*** Opening of Entries provided ***

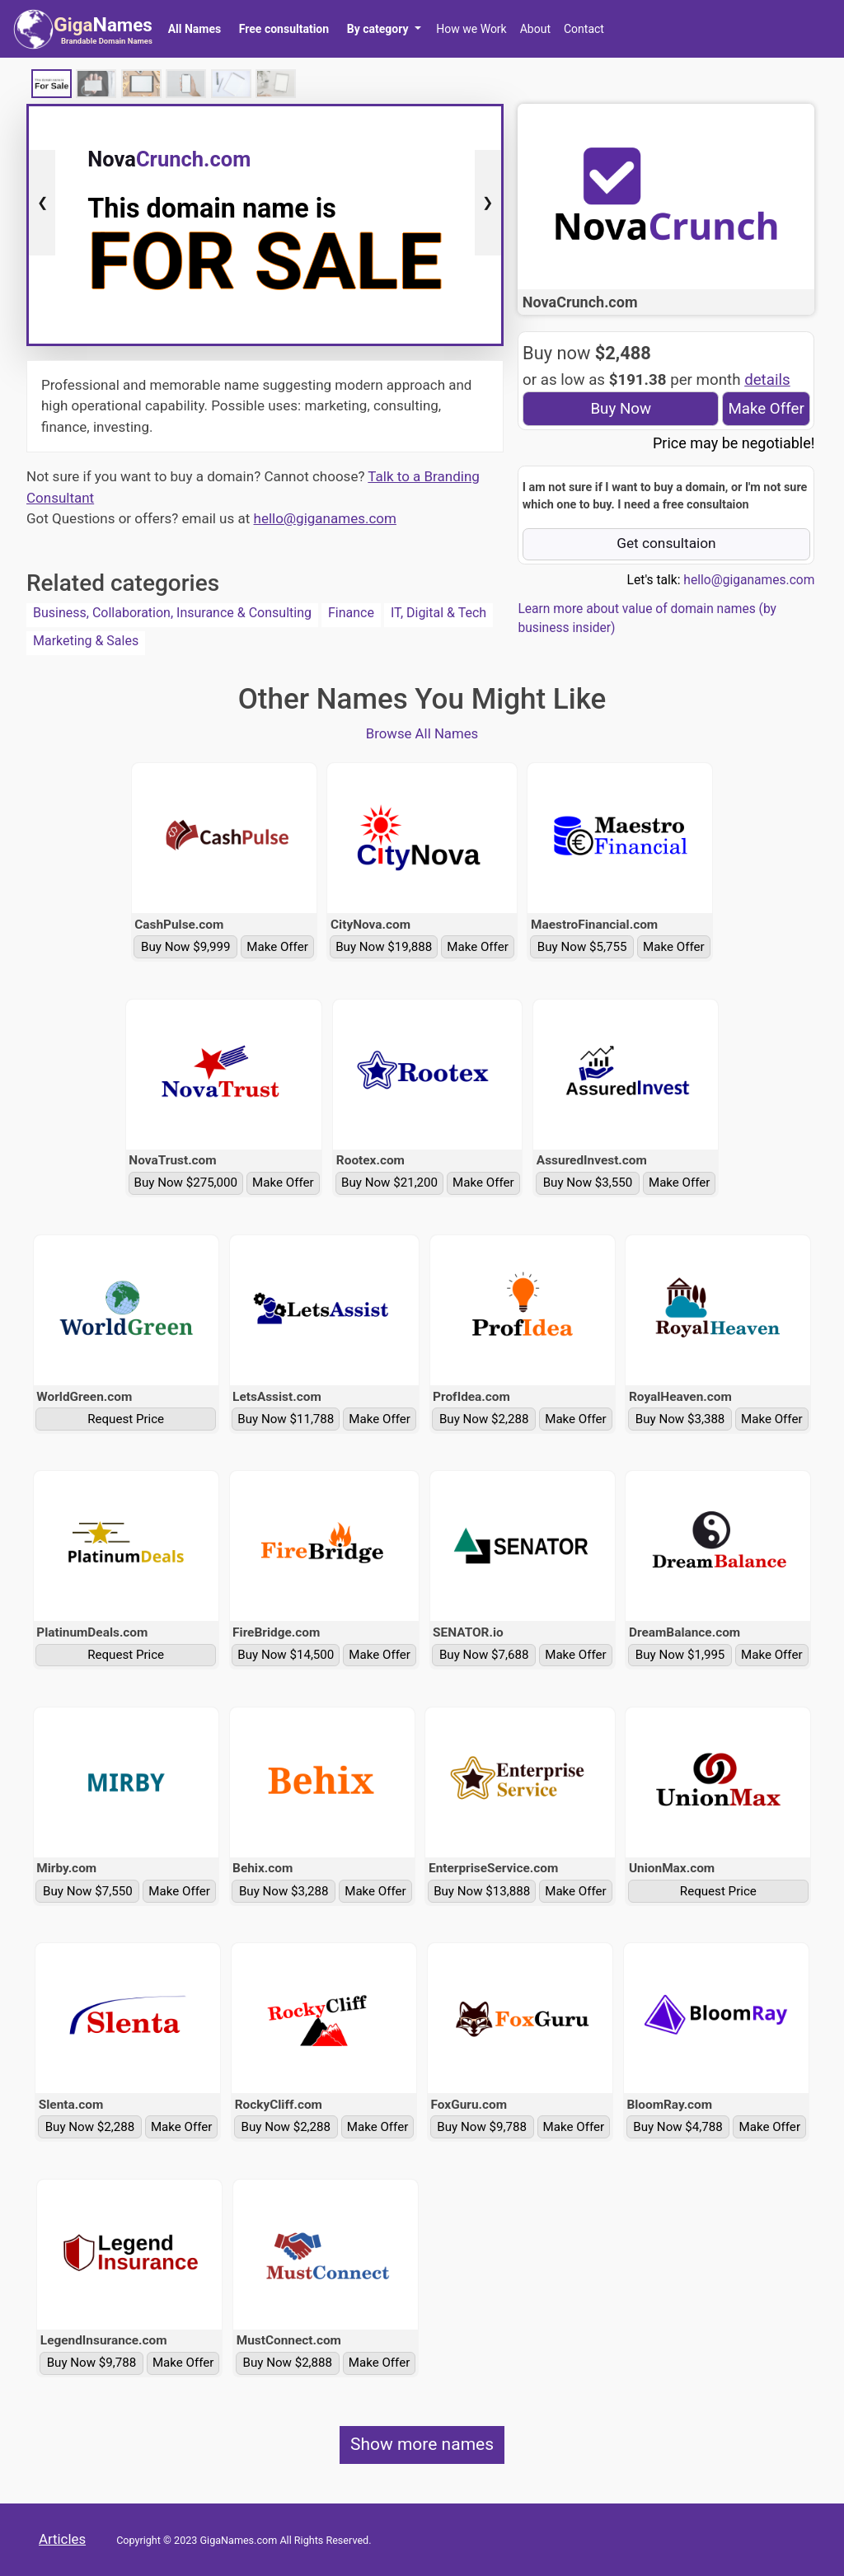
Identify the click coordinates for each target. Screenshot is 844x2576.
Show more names (422, 2444)
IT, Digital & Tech (438, 613)
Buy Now (620, 409)
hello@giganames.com (325, 518)
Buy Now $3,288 (284, 1891)
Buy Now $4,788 (678, 2126)
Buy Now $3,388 (680, 1419)
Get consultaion (666, 543)
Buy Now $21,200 (389, 1182)
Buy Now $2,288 (484, 1419)
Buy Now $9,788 (482, 2126)
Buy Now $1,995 (680, 1654)
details (767, 380)
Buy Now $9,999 (186, 946)
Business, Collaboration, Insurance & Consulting (172, 613)
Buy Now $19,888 (383, 946)
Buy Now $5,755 (582, 946)
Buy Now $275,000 (186, 1182)
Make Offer (766, 409)
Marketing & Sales (85, 641)
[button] (383, 29)
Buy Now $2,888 (288, 2362)
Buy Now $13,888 (482, 1891)
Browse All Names (422, 733)
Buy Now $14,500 (285, 1654)
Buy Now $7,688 (484, 1654)
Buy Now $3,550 (588, 1182)
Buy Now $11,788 (285, 1419)
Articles (62, 2539)
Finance (351, 613)
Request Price (125, 1419)
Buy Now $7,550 (88, 1891)
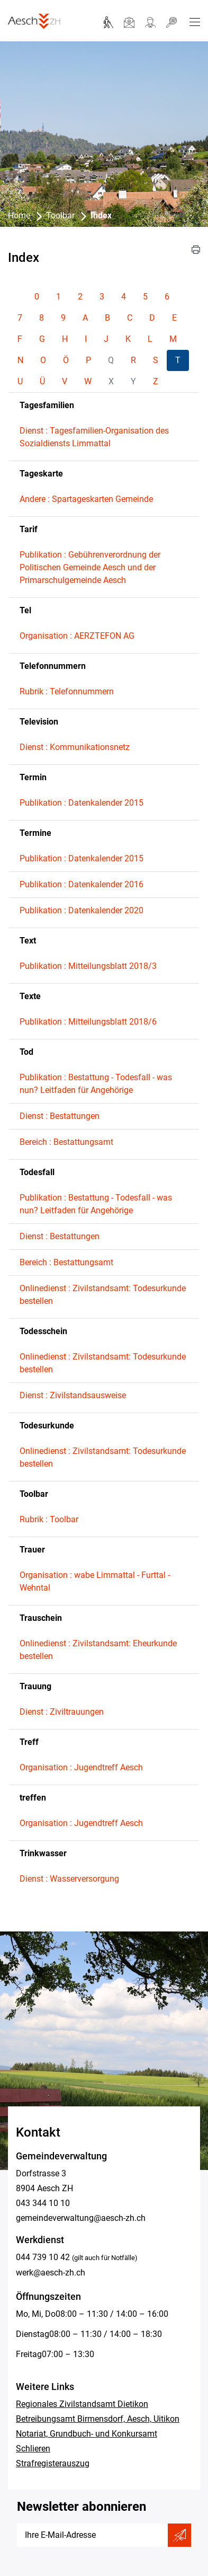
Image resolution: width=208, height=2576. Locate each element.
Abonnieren (179, 2535)
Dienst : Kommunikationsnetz (75, 747)
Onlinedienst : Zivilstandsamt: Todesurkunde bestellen (103, 1294)
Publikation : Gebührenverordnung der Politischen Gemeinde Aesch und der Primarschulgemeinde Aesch (90, 567)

*** Close of Entries provided ***

> Your objective:
Identify the lines above that contain the word "each", then copy them.

> Task response:
Identify the click coordinates for each target. Screenshot is 844x2576.
Image resolution: width=208, height=2576. Locate each element.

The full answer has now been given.